Passwordless security via an Authentication App also employs asymmetric encryption. It securely stores the private key on the mobile device (probably a mobile phone) while the public one is secured with the service. The authentication process is similar too, but as the authenticator device isn’t directly attached to the user’s computer, there are additional steps to ensure the authentication is linked to a legitimate request, and not a bad actor attempting to gain access to your system.

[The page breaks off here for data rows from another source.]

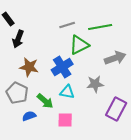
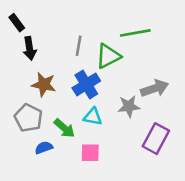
gray line: (67, 25) -> (79, 46), moved, turned -63
black arrow: (18, 39) -> (30, 48), turned -30
gray arrow: (115, 58) -> (155, 88), moved

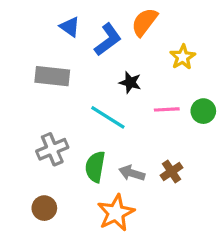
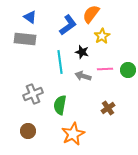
blue triangle: (70, 27) -> (30, 17), moved
yellow star: (183, 57) -> (102, 36), moved
gray rectangle: (52, 76) -> (25, 39), moved
cyan line: (108, 117) -> (60, 62), moved, turned 50
gray arrow: (132, 173) -> (83, 76), moved

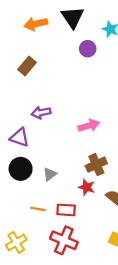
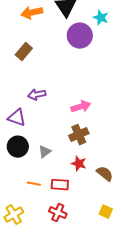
purple circle: (88, 49) -> (80, 36), size x1.6
brown cross: (96, 165) -> (79, 135), moved
red cross: (64, 240) -> (58, 213), size x0.7

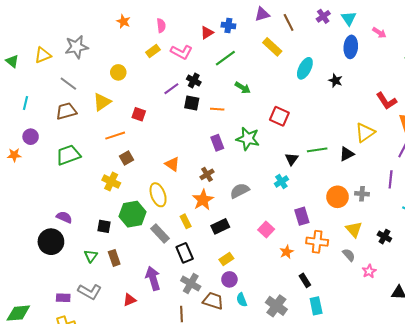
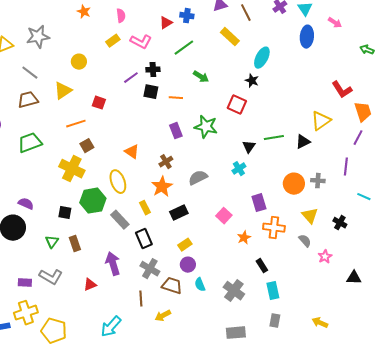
black cross: (194, 81) -> (153, 70), turned -32
black star: (335, 81) -> (252, 81), moved
yellow cross: (111, 182) -> (72, 169), size x1.4

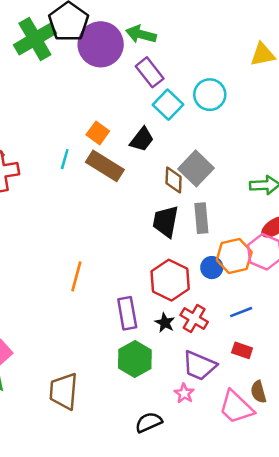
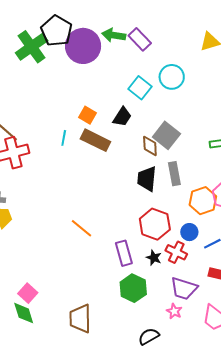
purple rectangle: (150, 72) -> (140, 39), moved
blue circle: (212, 268) -> (189, 232), moved
orange line: (76, 276) -> (82, 228), turned -60

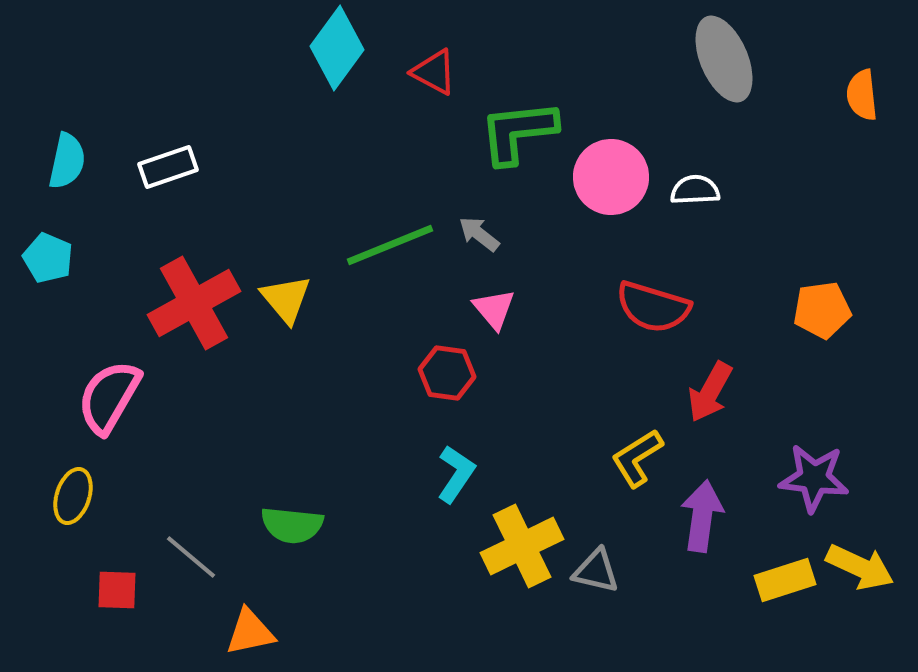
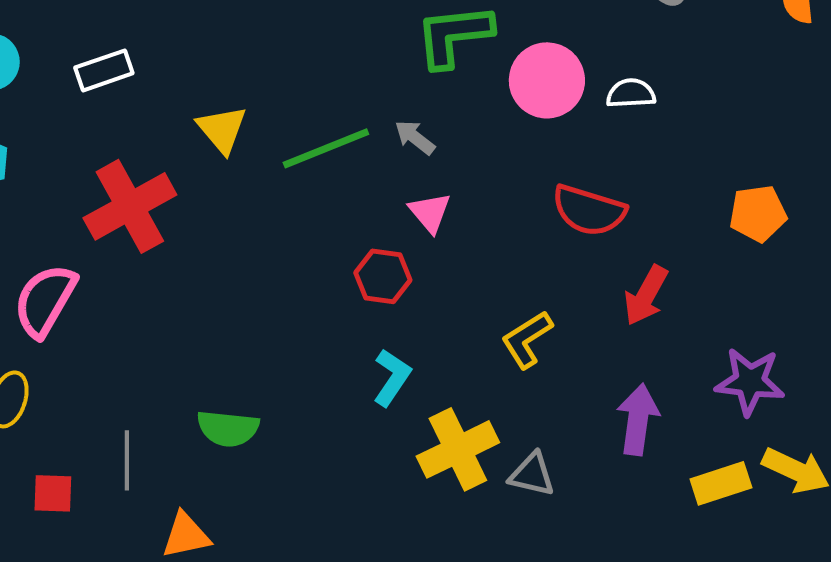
yellow triangle: (286, 299) -> (222, 129), moved
yellow L-shape: (637, 458) -> (527, 339), moved
gray line: (191, 557) -> (127, 460), turned 50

I’ll describe the Microsoft Windows 11 process for detail, but other providers support their products in a very similar way. Presuming Passwordless authentication via the Authenticator App has been configured correctly, the process is:
- On the Windows 11 sign in screen the user types in their username and selects the Authenticator app to sign in
- The computer sends a login request to the server which returns a QR code to use with the Authenticator app. The authenticating server also sends the data contained within that code to the App for comparison
- Using the Authenticator App to read the QR code and confirming a match, proves the sign on request is legitimate and that the computer and mobile device are being used in tandem. It’s worth noting that the mobile device (again, likely a phone) should implement biometric security to restrict unauthorised access
- The “challenge” message exchange described above is repeated, only this time between the authentication server and the mobile device and once approved, the authenticated token is sent to the users' machine, providing access to the system
Passwordless is a great solution to securing your systems, but it isn’t without its issues. Losing your FIDO key or Mobile phone means you’re effectively locked out of your account. Self service solutions to recover access often need to bypass the added security, providing a point of weakness to your system. Having multiple FIDO keys will help (one for use, and one in a safe place) but it’s worth working with your internal IT Team or MSP to recover any lost accounts and keep the Self Service Recovery feature turned off.
Deploying Passwordless authentication requires some level of infrastructure. It’s most flexible in the Cloud, with pretty much all the providers (AWS, Google, Microsoft, etc) supporting, FIDO authentication, with Microsoft supporting Passwordless authentication on-prem. All the providers also have their own flavour of Passwordless security which can be used to leverage some of your current hardware, such as Microsoft Hello, employing the biometric features built into your laptop.
With so many options available you’re sure to find a solution that fits your specific needs and finally make passwords a thing of the past.
What is Passwordless Authentication?
The process of verifying a software user’s identity with something other than a password.
How Does Passwordless Authentication Work?
Instead of passwords, identity can be verified based on a “possession factor”, or an “inherent factor.” Possession Factor uses possession of an object that uniquely identifies the user whilst Inherent Factor uses a person’s biometric signature.